I would like every record reproduced exactly, with the pictures left out.

:: Dataset excerpts ::

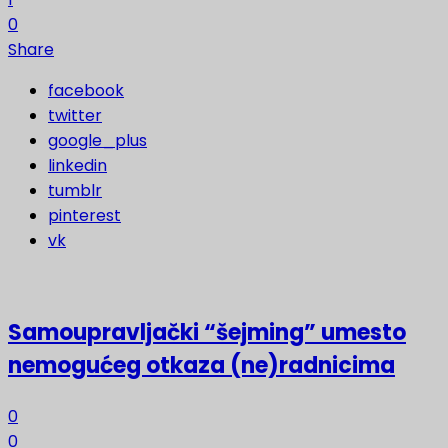
0
Share
facebook
twitter
google_plus
linkedin
tumblr
pinterest
vk
Samoupravljački “šejming” umesto
nemogućeg otkaza (ne)radnicima
0
0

:::

Exercise solution:
0
Share
facebook
twitter
google_plus
linkedin
tumblr
pinterest
vk
Samoupravljački “šejming” umesto
nemogućeg otkaza (ne)radnicima
0
0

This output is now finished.